Exercises for the Pelvic Floor
Ready to embark on your journey to a healthier pelvic floor? Here are some exercises that you can integrate into your workout routine to target this important region.
Kegels
Kegel exercises are perhaps the most well-known pelvic floor workout. They involve contracting and relaxing the muscles used to control your urinary flow. Start by finding the muscles you use to stop urinary flow midstream. Once located, practice contracting these muscles for several seconds, then releasing. Aim for three sets of 10-15 repetitions per day.
Bridges
Bridges primarily work the glutes and lower back, but also engage the pelvic floor as a stabilizing muscle. Lie on your back with knees bent and feet flat on the floor. Lift your hips off the ground, keeping your back straight, then lower them back down. Do three sets of 10-12 repetitions.
Squats
Squats are a compound exercise that activate the muscles in the lower body, including the pelvic floor. Stand with feet shoulder-width apart, lower your body as if sitting in a chair, then push back up to the starting position. Complete three sets of 8-10 reps.
Planks
Planks are a core-strengthening exercise that involve maintaining a position similar to a push-up but with your forearms on the ground. Hold this position for 30-60 seconds, engaging your core and pelvic floor muscles.
Incorporating Pelvic Workouts into Your Fitness Routine
Consistency is key to reaping the benefits of pelvic floor exercises. Here's how you can effectively integrate them into your existing fitness regimen.
Tips for Integrating Pelvic Workouts
Incorporate pelvic floor exercises at the beginning or end of your regular workouts. Alternately, set specific times throughout the day to perform a set of Kegels. Many find that associating them with daily routines, such as brushing teeth, can help establish a habitual practice.
Frequency and Duration Recommendations
For beginners, aim to perform pelvic floor exercises at least three to four times a week. Gradually increase to daily sessions as you become more comfortable with the exercises. Each session should last no more than 10-15 minutes.
Common Mistakes and Tips for Success
While pelvic workouts can be simple, they are often prone to common mistakes. Here’s how to navigate them for optimal effectiveness.
Avoiding Excessive Straining
It's essential to avoid overexerting the pelvic muscles. If you find that you need to strain excessively to complete an exercise, you may be engaging the wrong muscles or pushing yourself too hard. Focus on quality over quantity.
Proper Breathing Techniques
Breath control during pelvic workouts is critical. Inhale deeply through your nose, expanding your belly, then exhale through your mouth, drawing your navel toward your spine, as you perform the exercise. This breathing pattern can help engage your pelvic floor muscles more effectively.

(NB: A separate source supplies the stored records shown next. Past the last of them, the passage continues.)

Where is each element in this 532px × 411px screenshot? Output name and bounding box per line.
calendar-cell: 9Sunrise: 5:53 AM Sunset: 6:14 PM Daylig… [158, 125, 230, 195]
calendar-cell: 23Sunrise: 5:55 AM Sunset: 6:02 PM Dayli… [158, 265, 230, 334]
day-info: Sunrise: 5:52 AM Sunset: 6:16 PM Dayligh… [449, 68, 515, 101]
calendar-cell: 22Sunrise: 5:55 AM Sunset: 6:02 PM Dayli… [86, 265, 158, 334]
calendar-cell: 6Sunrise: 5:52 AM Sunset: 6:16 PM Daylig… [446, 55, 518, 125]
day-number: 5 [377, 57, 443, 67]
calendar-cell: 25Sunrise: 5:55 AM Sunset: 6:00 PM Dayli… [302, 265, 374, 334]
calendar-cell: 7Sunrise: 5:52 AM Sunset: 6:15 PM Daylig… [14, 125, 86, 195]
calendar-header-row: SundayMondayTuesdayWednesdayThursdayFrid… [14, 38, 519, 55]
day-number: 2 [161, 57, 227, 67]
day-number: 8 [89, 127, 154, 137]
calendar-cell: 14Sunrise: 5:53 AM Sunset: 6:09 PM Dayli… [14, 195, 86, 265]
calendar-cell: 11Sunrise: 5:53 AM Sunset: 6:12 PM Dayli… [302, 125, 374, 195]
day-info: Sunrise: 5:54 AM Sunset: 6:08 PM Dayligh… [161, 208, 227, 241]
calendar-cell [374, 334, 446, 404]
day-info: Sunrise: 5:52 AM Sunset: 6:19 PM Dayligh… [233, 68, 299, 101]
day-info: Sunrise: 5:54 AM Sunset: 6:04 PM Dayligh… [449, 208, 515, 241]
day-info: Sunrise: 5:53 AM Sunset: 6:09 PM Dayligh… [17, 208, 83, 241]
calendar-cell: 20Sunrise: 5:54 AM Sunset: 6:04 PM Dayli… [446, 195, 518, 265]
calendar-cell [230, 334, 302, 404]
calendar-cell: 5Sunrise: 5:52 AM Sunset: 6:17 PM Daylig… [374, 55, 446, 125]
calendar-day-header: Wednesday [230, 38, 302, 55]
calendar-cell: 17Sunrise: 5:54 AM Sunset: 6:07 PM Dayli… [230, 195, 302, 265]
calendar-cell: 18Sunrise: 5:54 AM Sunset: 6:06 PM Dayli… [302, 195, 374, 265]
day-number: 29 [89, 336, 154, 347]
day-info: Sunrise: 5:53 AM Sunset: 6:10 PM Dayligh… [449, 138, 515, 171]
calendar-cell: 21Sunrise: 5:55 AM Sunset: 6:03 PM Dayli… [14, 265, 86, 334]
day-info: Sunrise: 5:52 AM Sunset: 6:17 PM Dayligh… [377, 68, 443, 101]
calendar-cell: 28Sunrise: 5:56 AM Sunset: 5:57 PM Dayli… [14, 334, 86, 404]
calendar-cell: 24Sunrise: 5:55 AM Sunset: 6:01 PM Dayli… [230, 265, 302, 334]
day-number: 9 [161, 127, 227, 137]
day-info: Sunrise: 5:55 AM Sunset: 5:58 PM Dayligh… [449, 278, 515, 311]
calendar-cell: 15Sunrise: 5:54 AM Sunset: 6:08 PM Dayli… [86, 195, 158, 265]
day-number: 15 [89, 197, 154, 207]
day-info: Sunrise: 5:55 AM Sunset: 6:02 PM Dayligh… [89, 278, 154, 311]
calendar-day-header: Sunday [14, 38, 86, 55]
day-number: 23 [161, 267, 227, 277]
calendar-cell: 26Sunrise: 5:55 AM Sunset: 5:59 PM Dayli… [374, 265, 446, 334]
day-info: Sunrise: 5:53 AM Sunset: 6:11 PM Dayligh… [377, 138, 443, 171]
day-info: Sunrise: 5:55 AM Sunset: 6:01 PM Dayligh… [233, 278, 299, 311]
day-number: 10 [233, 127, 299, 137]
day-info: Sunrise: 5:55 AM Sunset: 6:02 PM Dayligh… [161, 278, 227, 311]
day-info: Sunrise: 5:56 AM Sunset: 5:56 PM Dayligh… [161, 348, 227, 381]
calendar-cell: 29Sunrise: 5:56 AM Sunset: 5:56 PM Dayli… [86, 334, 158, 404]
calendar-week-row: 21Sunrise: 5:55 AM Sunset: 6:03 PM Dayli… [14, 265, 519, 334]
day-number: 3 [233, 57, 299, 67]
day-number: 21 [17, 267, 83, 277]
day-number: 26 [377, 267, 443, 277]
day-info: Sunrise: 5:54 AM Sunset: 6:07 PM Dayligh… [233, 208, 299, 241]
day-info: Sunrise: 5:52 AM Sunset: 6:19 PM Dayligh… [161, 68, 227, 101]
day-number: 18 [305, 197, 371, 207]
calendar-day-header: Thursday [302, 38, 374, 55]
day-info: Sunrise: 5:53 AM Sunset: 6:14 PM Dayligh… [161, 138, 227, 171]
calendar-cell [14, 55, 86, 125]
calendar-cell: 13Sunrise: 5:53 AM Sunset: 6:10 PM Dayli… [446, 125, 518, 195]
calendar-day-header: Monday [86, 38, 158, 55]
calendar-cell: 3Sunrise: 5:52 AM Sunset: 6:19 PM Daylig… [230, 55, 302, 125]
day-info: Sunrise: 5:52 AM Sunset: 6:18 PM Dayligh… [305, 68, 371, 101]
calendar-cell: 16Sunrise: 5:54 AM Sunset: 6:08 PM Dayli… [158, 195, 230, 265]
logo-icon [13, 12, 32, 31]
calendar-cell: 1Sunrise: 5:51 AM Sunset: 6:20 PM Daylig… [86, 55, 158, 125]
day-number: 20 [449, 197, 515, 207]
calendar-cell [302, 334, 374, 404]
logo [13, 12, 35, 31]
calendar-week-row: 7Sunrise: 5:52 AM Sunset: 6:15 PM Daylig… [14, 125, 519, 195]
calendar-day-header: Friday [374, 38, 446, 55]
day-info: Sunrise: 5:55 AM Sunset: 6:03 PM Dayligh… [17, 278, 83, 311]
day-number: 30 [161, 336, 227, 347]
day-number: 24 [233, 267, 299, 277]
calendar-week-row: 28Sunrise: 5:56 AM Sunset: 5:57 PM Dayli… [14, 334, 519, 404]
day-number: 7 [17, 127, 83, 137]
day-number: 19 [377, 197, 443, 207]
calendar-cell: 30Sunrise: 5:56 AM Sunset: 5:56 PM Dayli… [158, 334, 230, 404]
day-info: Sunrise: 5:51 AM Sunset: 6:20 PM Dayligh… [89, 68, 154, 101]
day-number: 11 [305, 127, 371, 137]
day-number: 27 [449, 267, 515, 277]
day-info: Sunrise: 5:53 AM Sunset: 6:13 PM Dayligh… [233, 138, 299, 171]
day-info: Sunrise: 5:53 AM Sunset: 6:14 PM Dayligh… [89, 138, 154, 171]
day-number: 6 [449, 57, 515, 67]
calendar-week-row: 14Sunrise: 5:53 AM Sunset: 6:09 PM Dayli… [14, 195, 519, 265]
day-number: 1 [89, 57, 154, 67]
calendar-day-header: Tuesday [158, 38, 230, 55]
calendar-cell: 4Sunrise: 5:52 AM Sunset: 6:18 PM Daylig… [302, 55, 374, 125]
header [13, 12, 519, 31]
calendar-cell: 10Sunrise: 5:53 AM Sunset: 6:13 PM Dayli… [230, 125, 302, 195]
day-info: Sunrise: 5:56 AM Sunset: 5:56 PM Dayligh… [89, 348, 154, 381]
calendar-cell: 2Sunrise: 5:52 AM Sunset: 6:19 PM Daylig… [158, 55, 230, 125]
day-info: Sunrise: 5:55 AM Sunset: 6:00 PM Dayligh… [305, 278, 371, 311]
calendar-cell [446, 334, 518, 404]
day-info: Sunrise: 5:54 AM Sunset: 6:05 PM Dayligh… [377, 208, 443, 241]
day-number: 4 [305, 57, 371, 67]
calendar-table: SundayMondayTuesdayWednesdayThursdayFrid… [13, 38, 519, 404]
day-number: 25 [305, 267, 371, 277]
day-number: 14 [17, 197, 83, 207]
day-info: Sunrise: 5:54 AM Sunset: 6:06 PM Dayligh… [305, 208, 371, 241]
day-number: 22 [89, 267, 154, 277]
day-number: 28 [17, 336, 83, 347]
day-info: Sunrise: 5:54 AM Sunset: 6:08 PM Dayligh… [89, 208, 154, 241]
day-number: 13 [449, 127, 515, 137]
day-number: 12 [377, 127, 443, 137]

Progression and Challenging Yourself
Like any muscles, the pelvic floor muscles require progressive overload to grow stronger. As your exercises become easier, challenge yourself by adding more repetitions, holding each contraction for longer, or incorporating resistance through exercise bands.
Conclusion
Caring for your pelvic floor should be a key component of any man's health and fitness journey. By understanding the importance of this often-neglected area and committing to a routine of targeted exercises, you can bolster your core strength, improve your balance and posture, enhance sexual performance, and fend off urinary incontinence.
Embarking on a holistic approach to fitness by including pelvic workouts is not only for older men but is valuable for men of all ages. Incorporating these exercises into your daily life can lead to a more robust and resilient body, ensuring you’re equipped for an active lifestyle and all the activities you enjoy. Start by integrating these exercises gradually, and over time, you'll notice improvements that contribute to your overall health and well-being.